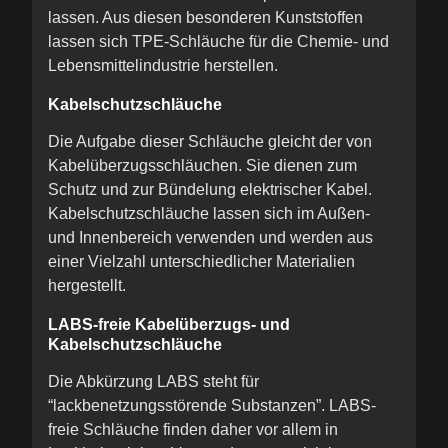
lassen. Aus diesen besonderen Kunststoffen
lassen sich TPE-Schläuche für die Chemie- und
Lebensmittelindustrie herstellen.
Kabelschutzschläuche
Die Aufgabe dieser Schläuche gleicht der von
Kabelüberzugsschläuchen. Sie dienen zum
Schutz und zur Bündelung elektrischer Kabel.
Kabelschutzschläuche lassen sich im Außen-
und Innenbereich verwenden und werden aus
einer Vielzahl unterschiedlicher Materialien
hergestellt.
LABS-freie Kabelüberzugs- und
Kabelschutzschläuche
Die Abkürzung LABS steht für
“lackbenetzungsstörende Substanzen”. LABS-
freie Schläuche finden daher vor allem in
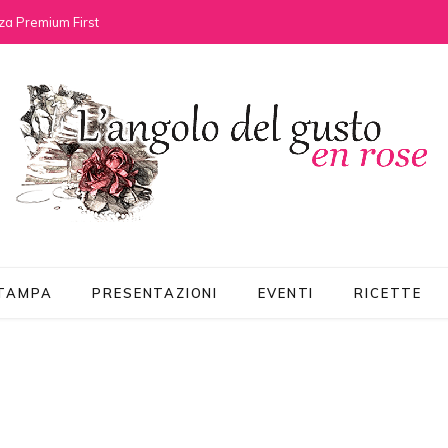
za Premium First
STAMPA
PRESENTAZIONI
EVENTI
RICETTE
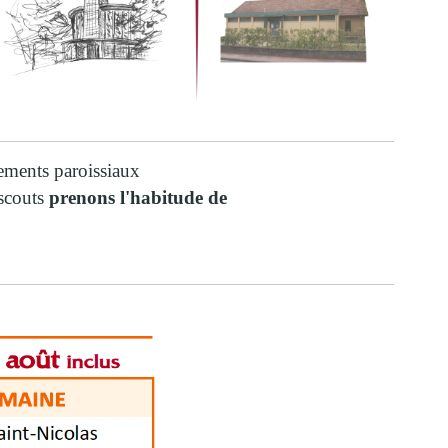
nements paroissiaux
 scouts
prenons l'habitude de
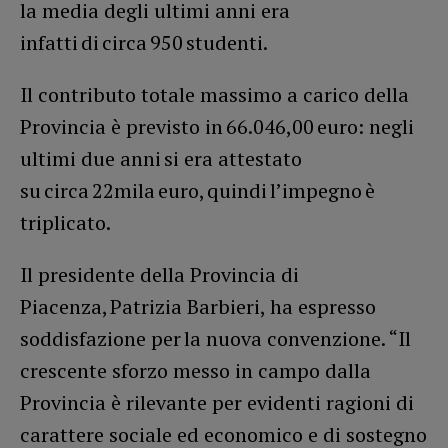
la media degli ultimi anni era
infatti di circa 950 studenti.
Il contributo totale massimo a carico della
Provincia è previsto in 66.046,00 euro: negli
ultimi due anni si era attestato
su circa 22mila euro, quindi l’impegno è
triplicato.
Il presidente della Provincia di
Piacenza, Patrizia Barbieri, ha espresso
soddisfazione per la nuova convenzione. “Il
crescente sforzo messo in campo dalla
Provincia è rilevante per evidenti ragioni di
carattere sociale ed economico e di sostegno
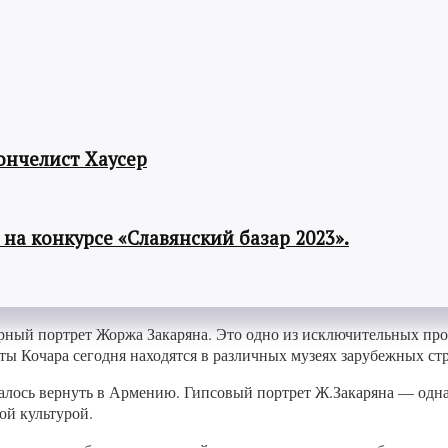
ончелист Хаусер
а конкурсе «Славянский базар 2023».
ный портрет Жоржа Закаряна. Это одно из исключительных прои
ты Кочара сегодня находятся в различных музеях зарубежных стр
алось вернуть в Армению. Гипсовый портрет Ж.Закаряна — одна и
ой культурой.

* HOW TO COMPLETE THIS TASK: Here the records must be restated exactly, minus any images.

* TASK SOLUTION:
lassen. Aus diesen besonderen Kunststoffen
lassen sich TPE-Schläuche für die Chemie- und
Lebensmittelindustrie herstellen.
Kabelschutzschläuche
Die Aufgabe dieser Schläuche gleicht der von
Kabelüberzugsschläuchen. Sie dienen zum
Schutz und zur Bündelung elektrischer Kabel.
Kabelschutzschläuche lassen sich im Außen-
und Innenbereich verwenden und werden aus
einer Vielzahl unterschiedlicher Materialien
hergestellt.
LABS-freie Kabelüberzugs- und
Kabelschutzschläuche
Die Abkürzung LABS steht für
“lackbenetzungsstörende Substanzen”. LABS-
freie Schläuche finden daher vor allem in
za Premium First
STAMPA
PRESENTAZIONI
EVENTI
RICETTE
nements paroissiaux
 scouts
prenons l'habitude de
la media degli ultimi anni era
infatti di circa 950 studenti.
Il contributo totale massimo a carico della
Provincia è previsto in 66.046,00 euro: negli
ultimi due anni si era attestato
su circa 22mila euro, quindi l’impegno è
triplicato.
Il presidente della Provincia di
Piacenza, Patrizia Barbieri, ha espresso
soddisfazione per la nuova convenzione. “Il
crescente sforzo messo in campo dalla
Provincia è rilevante per evidenti ragioni di
carattere sociale ed economico e di sostegno
ончелист Хаусер
а конкурсе «Славянский базар 2023».
ный портрет Жоржа Закаряна. Это одно из исключительных прои
ты Кочара сегодня находятся в различных музеях зарубежных стр
алось вернуть в Армению. Гипсовый портрет Ж.Закаряна — одна и
ой культурой.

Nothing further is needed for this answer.